» **WORK TO BE COMPLETED**
Your answer should be the exact lines of the records, starting with the one containing "This screenshot has height=1122, width=1280." and running to the end.

[Stored items]
=== Section Start ===

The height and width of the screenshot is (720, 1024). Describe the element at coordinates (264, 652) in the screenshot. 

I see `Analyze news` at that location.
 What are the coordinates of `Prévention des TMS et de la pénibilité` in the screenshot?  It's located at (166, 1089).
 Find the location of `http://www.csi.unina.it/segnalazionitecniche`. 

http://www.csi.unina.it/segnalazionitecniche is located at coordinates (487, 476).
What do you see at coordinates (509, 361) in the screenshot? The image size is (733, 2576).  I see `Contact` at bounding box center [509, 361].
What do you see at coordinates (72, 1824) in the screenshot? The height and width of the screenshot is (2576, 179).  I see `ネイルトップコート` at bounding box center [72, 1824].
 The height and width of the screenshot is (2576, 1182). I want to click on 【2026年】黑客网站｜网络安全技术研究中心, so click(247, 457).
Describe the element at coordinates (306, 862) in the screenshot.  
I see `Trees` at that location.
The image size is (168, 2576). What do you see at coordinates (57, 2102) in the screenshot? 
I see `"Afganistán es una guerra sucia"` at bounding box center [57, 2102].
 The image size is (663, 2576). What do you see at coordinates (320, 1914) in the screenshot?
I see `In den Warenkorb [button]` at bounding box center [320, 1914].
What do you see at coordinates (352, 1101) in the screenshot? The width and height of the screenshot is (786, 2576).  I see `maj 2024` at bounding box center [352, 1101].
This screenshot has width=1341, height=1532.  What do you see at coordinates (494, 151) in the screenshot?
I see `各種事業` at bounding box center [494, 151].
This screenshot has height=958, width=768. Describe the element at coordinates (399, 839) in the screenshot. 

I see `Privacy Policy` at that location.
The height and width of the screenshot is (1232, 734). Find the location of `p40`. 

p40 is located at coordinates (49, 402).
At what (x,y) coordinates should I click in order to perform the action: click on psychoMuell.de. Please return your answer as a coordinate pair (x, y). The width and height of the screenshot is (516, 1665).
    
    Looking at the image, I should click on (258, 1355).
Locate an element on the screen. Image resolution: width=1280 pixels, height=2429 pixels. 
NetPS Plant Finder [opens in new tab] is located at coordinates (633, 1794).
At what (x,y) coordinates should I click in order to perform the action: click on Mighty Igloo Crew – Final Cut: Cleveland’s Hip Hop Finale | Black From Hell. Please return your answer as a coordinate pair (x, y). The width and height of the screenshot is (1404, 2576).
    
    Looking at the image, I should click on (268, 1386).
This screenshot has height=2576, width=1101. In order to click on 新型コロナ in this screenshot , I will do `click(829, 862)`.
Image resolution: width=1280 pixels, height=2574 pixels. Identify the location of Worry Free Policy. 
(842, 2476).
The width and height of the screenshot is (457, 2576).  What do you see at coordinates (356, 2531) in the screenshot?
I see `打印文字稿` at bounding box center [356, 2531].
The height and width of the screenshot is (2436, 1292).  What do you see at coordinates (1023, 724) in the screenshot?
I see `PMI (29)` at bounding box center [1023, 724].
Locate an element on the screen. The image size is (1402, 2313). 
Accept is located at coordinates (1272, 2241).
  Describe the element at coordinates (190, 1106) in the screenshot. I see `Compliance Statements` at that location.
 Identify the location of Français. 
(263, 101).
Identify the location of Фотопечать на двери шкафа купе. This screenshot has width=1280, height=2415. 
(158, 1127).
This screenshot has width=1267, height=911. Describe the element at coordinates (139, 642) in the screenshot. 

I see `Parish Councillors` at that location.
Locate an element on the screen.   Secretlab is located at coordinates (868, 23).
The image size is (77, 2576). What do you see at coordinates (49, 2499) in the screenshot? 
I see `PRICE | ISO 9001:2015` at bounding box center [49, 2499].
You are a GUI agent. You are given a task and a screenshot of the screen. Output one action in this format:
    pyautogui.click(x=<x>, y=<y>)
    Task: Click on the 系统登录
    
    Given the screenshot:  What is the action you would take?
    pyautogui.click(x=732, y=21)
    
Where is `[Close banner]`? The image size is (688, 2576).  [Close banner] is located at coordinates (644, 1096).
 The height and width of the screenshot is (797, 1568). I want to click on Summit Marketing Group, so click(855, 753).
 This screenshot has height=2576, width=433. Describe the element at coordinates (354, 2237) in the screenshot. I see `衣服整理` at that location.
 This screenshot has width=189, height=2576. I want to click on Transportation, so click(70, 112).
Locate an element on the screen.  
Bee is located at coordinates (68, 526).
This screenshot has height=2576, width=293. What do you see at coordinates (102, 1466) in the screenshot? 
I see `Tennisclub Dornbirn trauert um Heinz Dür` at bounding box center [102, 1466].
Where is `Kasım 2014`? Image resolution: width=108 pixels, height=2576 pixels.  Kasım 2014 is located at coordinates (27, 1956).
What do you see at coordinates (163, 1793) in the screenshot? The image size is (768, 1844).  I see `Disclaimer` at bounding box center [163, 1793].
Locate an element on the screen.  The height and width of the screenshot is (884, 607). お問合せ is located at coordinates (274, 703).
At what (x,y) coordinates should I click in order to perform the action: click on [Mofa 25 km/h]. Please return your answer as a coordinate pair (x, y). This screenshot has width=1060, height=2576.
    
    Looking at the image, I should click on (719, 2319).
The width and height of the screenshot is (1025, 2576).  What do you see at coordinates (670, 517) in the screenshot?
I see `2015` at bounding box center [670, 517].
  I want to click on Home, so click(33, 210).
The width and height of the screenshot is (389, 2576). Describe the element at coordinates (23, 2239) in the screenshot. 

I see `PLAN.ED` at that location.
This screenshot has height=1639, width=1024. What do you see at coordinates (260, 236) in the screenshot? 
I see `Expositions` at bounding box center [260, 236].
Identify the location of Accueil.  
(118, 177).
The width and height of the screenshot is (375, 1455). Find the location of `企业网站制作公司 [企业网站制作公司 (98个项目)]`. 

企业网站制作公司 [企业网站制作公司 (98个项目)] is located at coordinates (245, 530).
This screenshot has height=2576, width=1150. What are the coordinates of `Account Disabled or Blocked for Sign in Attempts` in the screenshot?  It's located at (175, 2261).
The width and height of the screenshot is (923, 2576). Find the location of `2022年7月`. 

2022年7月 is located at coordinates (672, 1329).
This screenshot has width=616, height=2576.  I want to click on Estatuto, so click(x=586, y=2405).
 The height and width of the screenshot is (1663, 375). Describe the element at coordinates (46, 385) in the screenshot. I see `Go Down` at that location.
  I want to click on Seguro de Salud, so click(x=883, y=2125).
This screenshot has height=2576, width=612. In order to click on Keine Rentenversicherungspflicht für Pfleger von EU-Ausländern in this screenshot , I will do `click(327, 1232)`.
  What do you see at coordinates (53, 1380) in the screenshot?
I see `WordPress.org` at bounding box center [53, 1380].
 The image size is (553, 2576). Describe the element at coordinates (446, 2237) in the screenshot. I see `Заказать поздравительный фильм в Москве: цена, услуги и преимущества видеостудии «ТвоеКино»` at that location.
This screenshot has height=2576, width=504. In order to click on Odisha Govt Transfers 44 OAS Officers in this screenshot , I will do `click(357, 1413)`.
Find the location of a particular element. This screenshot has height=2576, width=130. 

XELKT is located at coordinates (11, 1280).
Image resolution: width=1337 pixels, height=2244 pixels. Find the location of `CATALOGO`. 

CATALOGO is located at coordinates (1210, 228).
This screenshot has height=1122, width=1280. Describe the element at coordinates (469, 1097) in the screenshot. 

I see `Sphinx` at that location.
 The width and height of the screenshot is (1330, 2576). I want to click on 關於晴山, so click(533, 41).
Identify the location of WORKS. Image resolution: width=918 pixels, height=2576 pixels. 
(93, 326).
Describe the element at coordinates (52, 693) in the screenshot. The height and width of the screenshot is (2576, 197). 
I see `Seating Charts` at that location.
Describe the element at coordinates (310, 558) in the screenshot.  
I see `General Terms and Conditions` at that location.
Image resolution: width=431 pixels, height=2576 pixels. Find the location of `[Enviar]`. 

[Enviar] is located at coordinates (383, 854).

=== Section End ===

» **ANSWER FOR THIS EXERCISE**
This screenshot has height=1122, width=1280. Describe the element at coordinates (469, 1097) in the screenshot. 

I see `Sphinx` at that location.
 The width and height of the screenshot is (1330, 2576). I want to click on 關於晴山, so click(533, 41).
Identify the location of WORKS. Image resolution: width=918 pixels, height=2576 pixels. 
(93, 326).
Describe the element at coordinates (52, 693) in the screenshot. The height and width of the screenshot is (2576, 197). 
I see `Seating Charts` at that location.
Describe the element at coordinates (310, 558) in the screenshot.  
I see `General Terms and Conditions` at that location.
Image resolution: width=431 pixels, height=2576 pixels. Find the location of `[Enviar]`. 

[Enviar] is located at coordinates (383, 854).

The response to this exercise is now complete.